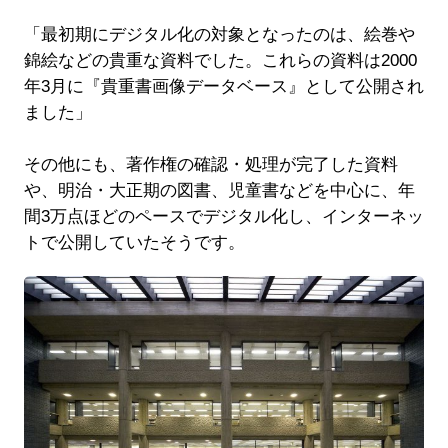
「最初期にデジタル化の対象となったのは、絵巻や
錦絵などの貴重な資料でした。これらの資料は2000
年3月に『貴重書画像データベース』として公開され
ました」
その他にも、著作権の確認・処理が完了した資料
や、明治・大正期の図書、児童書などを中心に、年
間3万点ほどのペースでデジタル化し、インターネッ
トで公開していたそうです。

* * *

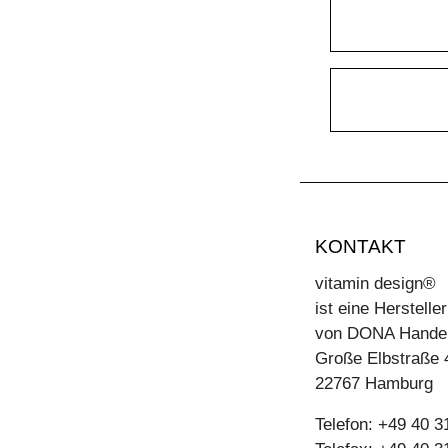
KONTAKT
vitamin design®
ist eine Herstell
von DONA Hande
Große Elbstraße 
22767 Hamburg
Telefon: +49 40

## [Required action]
Write down exactly the span of lines above from the one containing "や、明治・大正期の図書、児童書などを中心に、年" to the one containing "トで公開していたそうです。", both ends included.

## [Task result]
や、明治・大正期の図書、児童書などを中心に、年
間3万点ほどのペースでデジタル化し、インターネッ
トで公開していたそうです。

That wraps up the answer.